Why doesn't the compiler report an error when a variable not declared as mutable is modified?
What you have written is identical to:
let x: u32 = 10;
The compiler will not permit you to mutate it thereafter:
let x: u32;
x = 10;
x = 0; // Error: re-assignment of immutable variable `x`
Note that it is a compiler error if you try to use an uninitialized variable:
let x: u32;
println!("{}", x); // Error: use of possibly uninitialized variable: `x`
This feature can be pretty useful if you want to initialize the variable differently based on runtime conditions. A naive example:
let x: u32;
if condition {
x = 1;
} else if other_condition {
x = 10;
} else {
x = 100;
}
But still it will still be an error if there is a possibility that it isn't initialized:
let x: u32;
if condition {
x = 1;
} else if other_condition {
x = 10;
} // no else
println!("{:?}", x); // Error: use of possibly uninitialized variable: `x`
As mentioned, this is not mutation, but deferred initialization:
- mutation is about changing the value of an existing variable,
- deferred initialization is about declaring a variable at one point, and initializing it later.

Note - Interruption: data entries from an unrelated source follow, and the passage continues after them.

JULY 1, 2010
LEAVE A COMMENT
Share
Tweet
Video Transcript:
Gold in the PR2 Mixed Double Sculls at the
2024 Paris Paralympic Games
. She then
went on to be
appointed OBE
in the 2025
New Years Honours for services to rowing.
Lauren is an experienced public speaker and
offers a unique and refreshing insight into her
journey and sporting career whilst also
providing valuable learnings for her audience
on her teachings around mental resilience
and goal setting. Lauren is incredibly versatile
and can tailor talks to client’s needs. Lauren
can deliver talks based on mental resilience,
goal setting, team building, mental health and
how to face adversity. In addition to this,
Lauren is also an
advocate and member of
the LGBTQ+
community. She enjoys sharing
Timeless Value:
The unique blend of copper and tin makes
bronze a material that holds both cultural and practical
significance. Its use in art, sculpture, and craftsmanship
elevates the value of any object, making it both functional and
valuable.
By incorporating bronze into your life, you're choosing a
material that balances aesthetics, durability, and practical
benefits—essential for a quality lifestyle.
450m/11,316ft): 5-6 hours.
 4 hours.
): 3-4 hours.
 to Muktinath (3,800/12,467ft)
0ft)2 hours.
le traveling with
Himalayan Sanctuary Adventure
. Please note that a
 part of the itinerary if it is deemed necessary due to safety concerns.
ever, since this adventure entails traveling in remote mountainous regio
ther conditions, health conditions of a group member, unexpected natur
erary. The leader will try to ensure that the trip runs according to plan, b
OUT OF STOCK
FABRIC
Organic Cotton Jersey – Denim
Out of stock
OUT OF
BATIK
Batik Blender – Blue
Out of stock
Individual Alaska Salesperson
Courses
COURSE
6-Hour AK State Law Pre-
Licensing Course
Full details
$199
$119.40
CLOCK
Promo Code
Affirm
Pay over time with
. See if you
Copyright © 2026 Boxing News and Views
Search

The Rust compiler tracks whether a variable has a value at compile-time, so unlike C there is no risk of accidentally using an uninitialized variable (or unlike C++, a variable that was moved from).

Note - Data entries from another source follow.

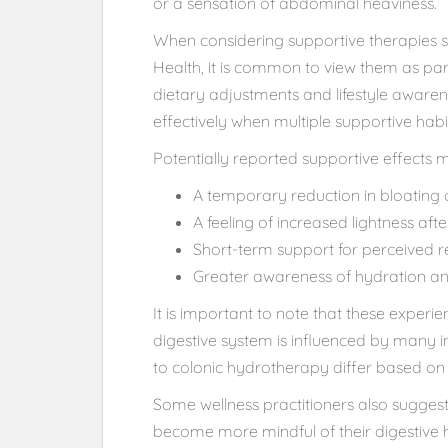
or a sensation of abdominal heaviness.
When considering supportive therapies su
Health, it is common to view them as par
dietary adjustments and lifestyle aware
effectively when multiple supportive hab
Potentially reported supportive effects 
A temporary reduction in bloating 
A feeling of increased lightness af
Short-term support for perceived 
Greater awareness of hydration and
It is important to note that these exper
digestive system is influenced by many i
to colonic hydrotherapy differ based on he
Some wellness practitioners also sugges
become more mindful of their digestiv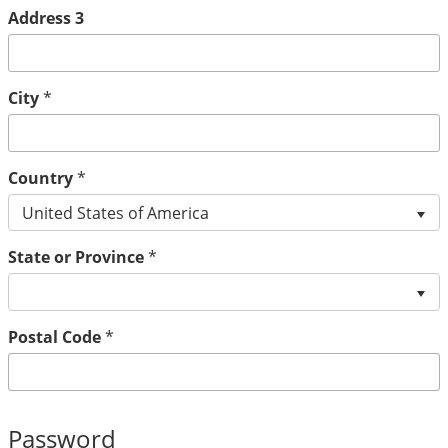
Address 3
City
*
Country
*
United States of America
State or Province
*
Postal Code
*
Password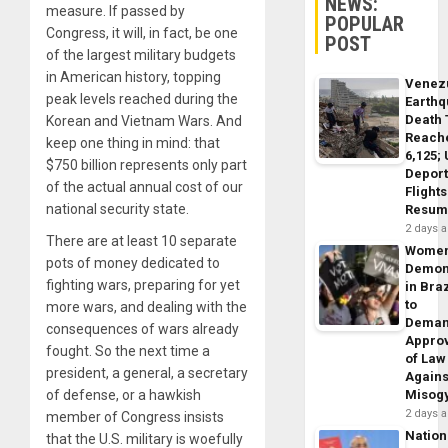
NEWS:
measure. If passed by
POPULAR
Congress, it will, in fact, be one
POST
of the largest military budgets
in American history, topping
Venez
peak levels reached during the
Earth
Death 
Korean and Vietnam Wars. And
Reach
keep one thing in mind: that
6,125;
$750 billion represents only part
Deport
of the actual annual cost of our
Flights
national security state.
Resum
2 days 
There are at least 10 separate
Wome
pots of money dedicated to
Demon
fighting wars, preparing for yet
in Braz
to
more wars, and dealing with the
Dema
consequences of wars already
Appro
fought. So the next time a
of Law
president, a general, a secretary
Agains
of defense, or a hawkish
Misog
2 days 
member of Congress insists
Nation
that the U.S. military is woefully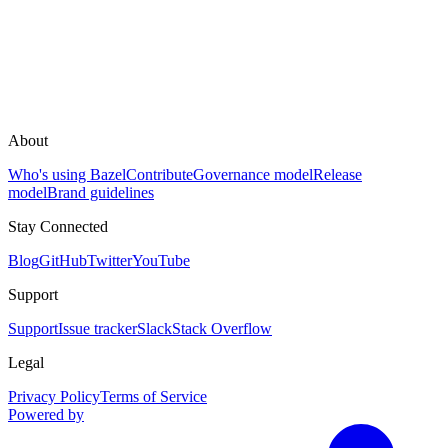
About
Who's using Bazel
Contribute
Governance model
Release
model
Brand guidelines
Stay Connected
Blog
GitHub
Twitter
YouTube
Support
Support
Issue tracker
Slack
Stack Overflow
Legal
Privacy Policy
Terms of Service
Powered by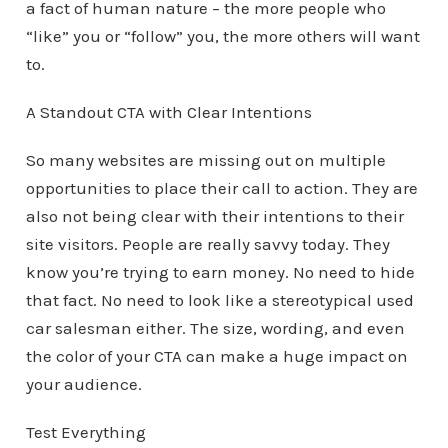
a fact of human nature – the more people who
“like” you or “follow” you, the more others will want
to.
A Standout CTA with Clear Intentions
So many websites are missing out on multiple
opportunities to place their call to action. They are
also not being clear with their intentions to their
site visitors. People are really savvy today. They
know you’re trying to earn money. No need to hide
that fact. No need to look like a stereotypical used
car salesman either. The size, wording, and even
the color of your CTA can make a huge impact on
your audience.
Test Everything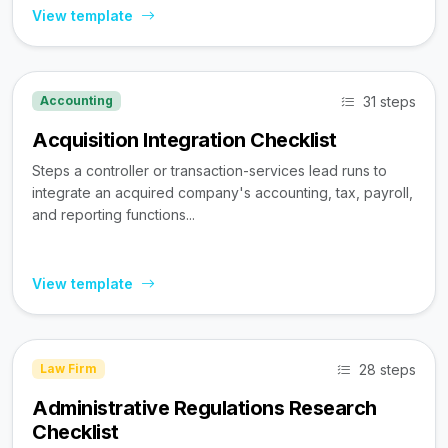
View template
31 steps
Accounting
Acquisition Integration Checklist
Steps a controller or transaction-services lead runs to
integrate an acquired company's accounting, tax, payroll,
and reporting functions...
View template
28 steps
Law Firm
Administrative Regulations Research
Checklist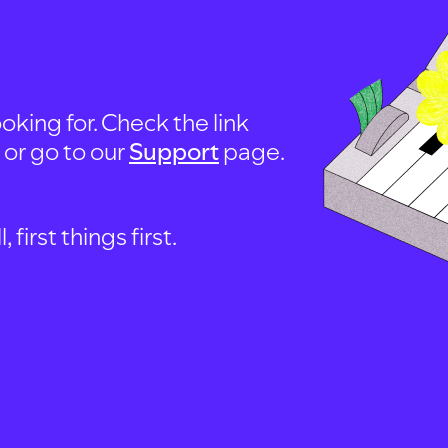
oking for. Check the link
, or go to our
Support
page.
first things first.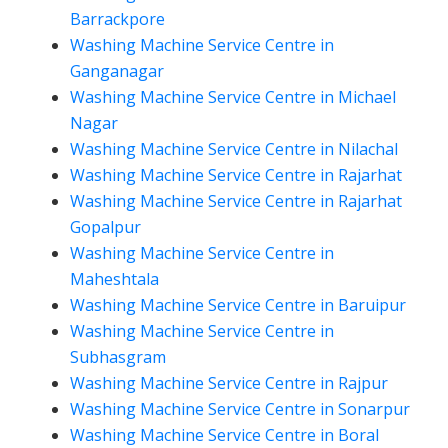
Barrackpore
Washing Machine Service Centre in
Ganganagar
Washing Machine Service Centre in Michael
Nagar
Washing Machine Service Centre in Nilachal
Washing Machine Service Centre in Rajarhat
Washing Machine Service Centre in Rajarhat
Gopalpur
Washing Machine Service Centre in
Maheshtala
Washing Machine Service Centre in Baruipur
Washing Machine Service Centre in
Subhasgram
Washing Machine Service Centre in Rajpur
Washing Machine Service Centre in Sonarpur
Washing Machine Service Centre in Boral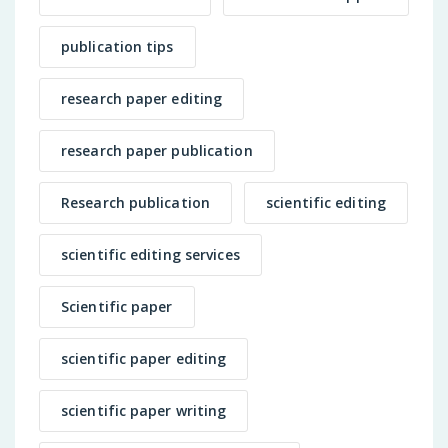
publication tips
research paper editing
research paper publication
Research publication
scientific editing
scientific editing services
Scientific paper
scientific paper editing
scientific paper writing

The most important reason for using deferred initialization is scope.
fn main() {
let x;
let mut v = vec!();
{
x = 2;
v.push(&x);
}
println!("{:?}", v);
}
In Rust, the borrow-checker will validate that a reference cannot outlive the value it refers to, preventing dangling references.
This means that v.push(&x)
requires that x
lives longer than v
, and therefore be declared before v
.
The need for it does not crop up often, but when it does other solutions would require run-time checks.